Animals: EU Commission wants to lower protection status for wolves

The European Commission wants to relax the strict protection rules for wolves.

Animals: EU Commission wants to lower protection status for wolves

The European Commission wants to relax the strict protection rules for wolves. It is proposed to lower the wolf's status from "strictly protected" to "protected", the Brussels authority announced on Wednesday. This would allow the hunting of wolves to be authorized if it does not endanger the preservation of populations.

EU Commission President Ursula von der Leyen said the return of the wolf was good news for biodiversity in Europe. However, the density of wolf packs in some European regions has now become a real danger, particularly for livestock farming.

Von der Leyen cited an analysis published at the same time that shows that wolf populations have increased significantly in the last two decades and are occupying ever larger areas. According to this, there are now more than 20,000 wolves with mostly growing populations and expanding ranges as well as packs with pups in 23 Member States.

More than 1000 wolf attacks in Germany

With the proposal to reduce the protection status for wolves, the EU Commission is particularly responding to the demands of livestock owners and farmers. These have been pointing to increasing problems for a long time. In Germany alone, the number of wolf attacks on farm animals rose significantly to more than 1,000 cases last year, according to a report. More than 4,000 farm animals were killed or injured.

It initially remained unclear on Wednesday whether the federal government would support the initiative. At the beginning of the year, Environment Minister Steffi Lemke spoke out clearly against lowering the protection status for wolves and pointed out, among other things, that the shooting of individual conspicuous wolves is already possible under certain conditions.
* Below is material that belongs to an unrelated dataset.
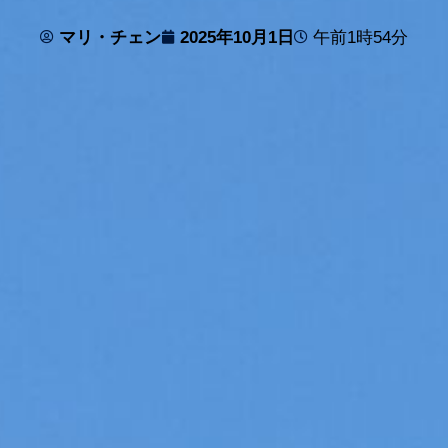
マリ・チェン
2025年10月1日
午前1時54分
Around three weeks ago, the federal and state environment ministers agreed that problematic wolves that have overcome protective fences and killed livestock can be killed in Germany much more quickly than before. Unlike before, you don't have to wait for a DNA analysis first.

Environment Minister warns against demonization

In an interview with the German Press Agency, Lemke recently warned against demonizing the wolf shortly before the EU initiative. “He is the closest relative of one of our most popular pets, the dog, and that is why we should not act as if the wolf is garbage and can go away,” said the Green politician. A balance must be struck between grazing livestock and the fact that the wolf has resettled in Germany.

Shortly beforehand, a walker may have been attacked by a wolf in Brandenburg last week. According to police information on Thursday, the 47-year-old was walking with his dog in a forest when he encountered the animal. It attacked the dog. When the man intervened, he was bitten several times and suffered serious injuries. Genetic studies should now clarify whether the man was actually attacked by a wolf.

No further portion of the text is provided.